Skończyła się era kart ubezpieczenia zdrowotnego, wydawanych przez Śląski NFZ. Władze funduszu uznały, że dokumenty te są niepotrzebne.
Wspomniana karta służy do weryfikacji czy pacjent posiada ubezpieczenie zdrowotne. Jak poinformowała „Gazeta Wyborcza”, uznano, że obecnie jest to już niepotrzebne. Wiadomo, że śląski NFZ posiada już niewiele kart ubezpieczenia zdrowotnego (KUZ), które będą wydawane do wyczerpania zapasów. Szacuje się, że będzie to miało miejsce w kwietniu. Okazuje się, że NFZ nie zamierza kupować nowych kart.
Karty ubezpieczenia zdrowotnego tylko w woj. śląskim
Przypomnijmy, że system ten wprowadzony został wiele lat temu przez Andrzeja Sośnierza, dyrektora Śląskiej Kasy Chorych jako element systemu informatycznego START Śląskiej Regionalnej Kasy Chorych. Dzięki temu rejestrowano i raportowano wszystkie świadczenia zdrowotne udzielane w szpitalach i przychodniach. Rozwiązanie wprowadzone w woj. śląskim było unikatowe w skali kraju, bowiem nigdzie indziej nie obowiązują karty ubezpieczenia zdrowotnego. System ten zapobiegał oszustwom związanym z udzielaniem fikcyjnych świadczeń zdrowotnych i pomagał w kontrolowaniu finansów NFZ.

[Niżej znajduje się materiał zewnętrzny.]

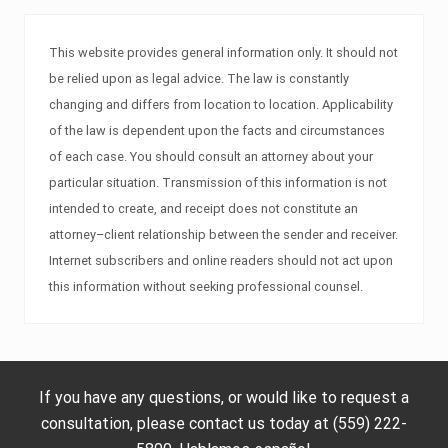
This website provides general information only. It should not
be relied upon as legal advice. The law is constantly
changing and differs from location to location. Applicability
of the law is dependent upon the facts and circumstances
of each case. You should consult an attorney about your
particular situation. Transmission of this information is not
intended to create, and receipt does not constitute an
attorney–client relationship between the sender and receiver.
Internet subscribers and online readers should not act upon
this information without seeking professional counsel.
If you have any questions, or would like to request a
consultation, please contact us today at (559) 222-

Karty nie wszystkim się podobały
Karty znalazły się na celowniku rządu już w 2001 roku, kiedy uznano je za drogą fanaberię. Zawieszono wówczas prace prowadzone nad rozwojem systemu. Powrócono do tego pomysłu za rządów PiS. Później, kiedy władzę w kraju przejęła Platforma Obywatelska, planowano zintegrować kartę ubezpieczenia zdrowotnego z dowodem osobistym. Jednakże nie udało się sfinalizować przedsięwzięcia. W 2011 roku z kolei debatowano nad wprowadzeniem kart w całej Polsce, ale i ten pomysł upadł, a dziś okazuje się, że i Śląsk straci swoje karty.
Co zamiast likwidacji?
Wartościowym rozwiązaniem byłoby zintegrowanie karty ubezpieczenia zdrowotnego z internetowym kontem pacjenta. Jak wskazał Andrzej Sośnierz w rozmowie z redaktorem „Gazety Wyborczej”, gdyby do tego doszło, osoba udająca się do apteki, mogłaby podać farmaceucie kartę, a ta włożona do czytnika, wskazałaby zapisanie na niej leki. Analogiczna sytuacja dotyczy e-skierowań do lekarzy specjalistów. Jednakże zamiast rozwijać znany już system, zdecydowano się na rezygnację z niego.